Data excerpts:
----

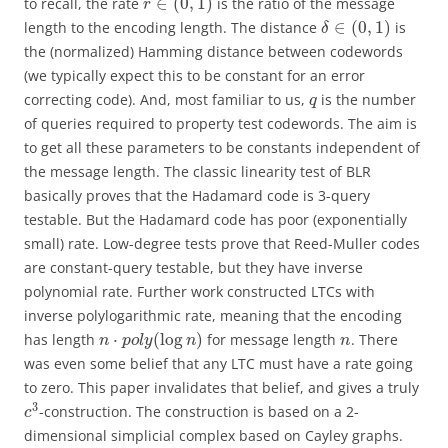
∈
(
0
,
1
)
to recall, the rate
is the ratio of the message
r
∈
(
0
,
1
)
length to the encoding length. The distance
is
δ
the (normalized) Hamming distance between codewords
(we typically expect this to be constant for an error
correcting code). And, most familiar to us,
is the number
q
of queries required to property test codewords. The aim is
to get all these parameters to be constants independent of
the message length. The classic linearity test of BLR
basically proves that the Hadamard code is 3-query
testable. But the Hadamard code has poor (exponentially
small) rate. Low-degree tests prove that Reed-Muller codes
are constant-query testable, but they have inverse
polynomial rate. Further work constructed LTCs with
inverse polylogarithmic rate, meaning that the encoding
⋅
(
log
)
has length
for message length
. There
n
p
o
l
y
n
n
was even some belief that any LTC must have a rate going
to zero. This paper invalidates that belief, and gives a truly
3
-construction. The construction is based on a 2-
c
dimensional simplicial complex based on Cayley graphs.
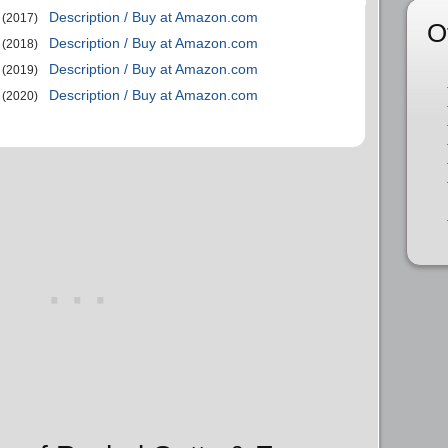
Description / Buy at Amazon.com
(2017)
O
Description / Buy at Amazon.com
(2018)
Description / Buy at Amazon.com
(2019)
Description / Buy at Amazon.com
(2020)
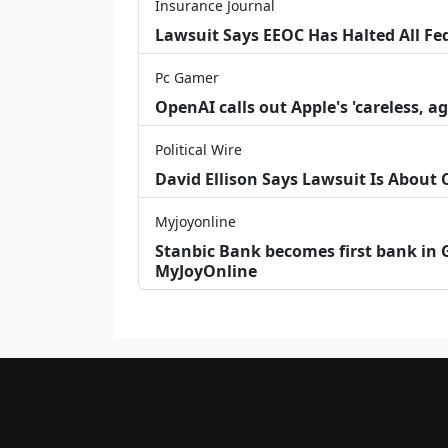
Insurance Journal
Lawsuit Says EEOC Has Halted All Fe
Pc Gamer
OpenAI calls out Apple's 'careless, a
Political Wire
David Ellison Says Lawsuit Is About
Myjoyonline
Stanbic Bank becomes first bank in G
MyJoyOnline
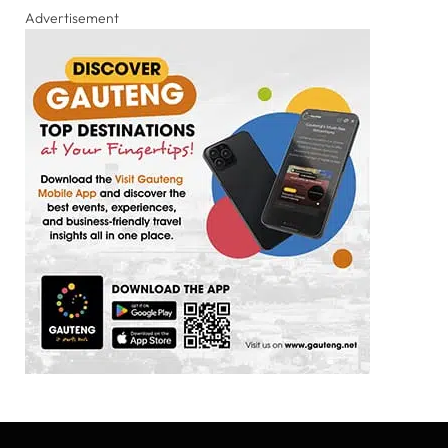
Advertisement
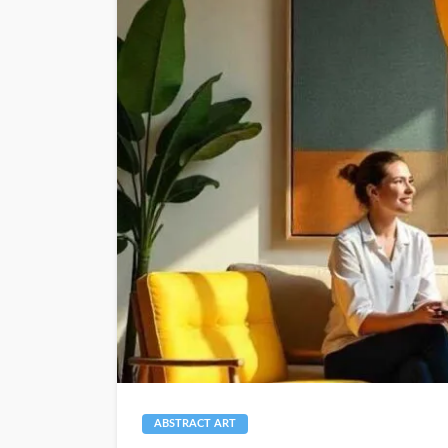
ABSTRACT ART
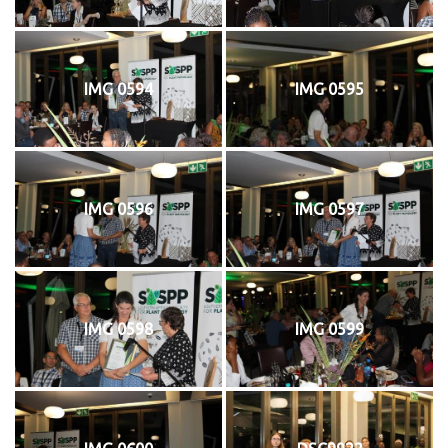
IMG 0594
IMG 0595
IMG 0596
IMG 0597
IMG 0598
IMG 0599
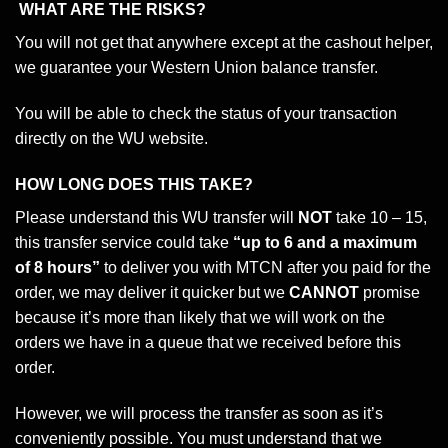
WHAT ARE THE RISKS?
You will not get that anywhere except at the cashout helper,
we guarantee your Western Union balance transfer.
You will be able to check the status of your transaction
directly on the WU website.
HOW LONG DOES THIS TAKE?
Please understand this WU transfer will
NOT
take 10 – 15,
this transfer service could take
“up to 6 and a maximum
of 8 hours”
to deliver you with MTCN after you paid for the
order, we may deliver it quicker but we
CANNOT
promise
because it’s more than likely that we will work on the
orders we have in a queue that we received before this
order.
However, we will process the transfer as soon as it’s
conveniently possible. You must understand that we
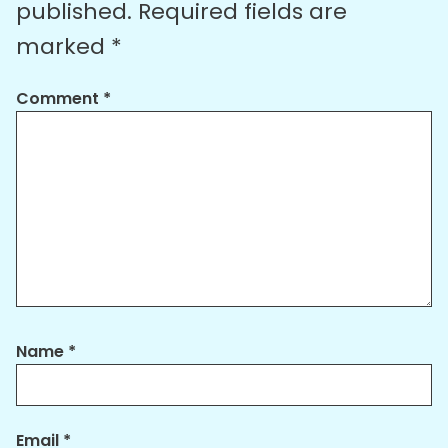
published.
Required fields are
marked
*
Comment
*
Name
*
Email
*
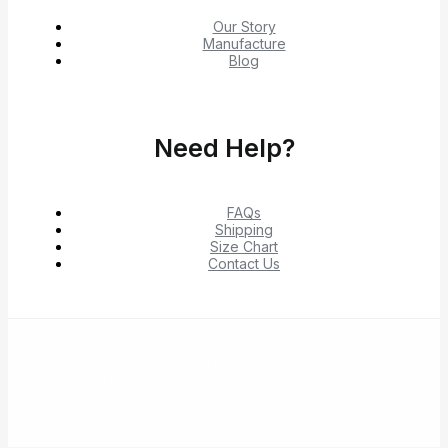
Our Story
Manufacture
Blog
Need Help?
FAQs
Shipping
Size Chart
Contact Us
© 2026 Shop Verified Deals from Hacoo, Taobao,
1688, DHgate & Aliexpress – Top Brands at the Best
Prices on Yepexpress.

----

§ PROMPT: Looking at the data above, show all lines where the word "Lawsuit" occurs.

§ RESPONSE TO THIS EXERCISE:
Lawsuit Says EEOC Has Halted All Fe
David Ellison Says Lawsuit Is About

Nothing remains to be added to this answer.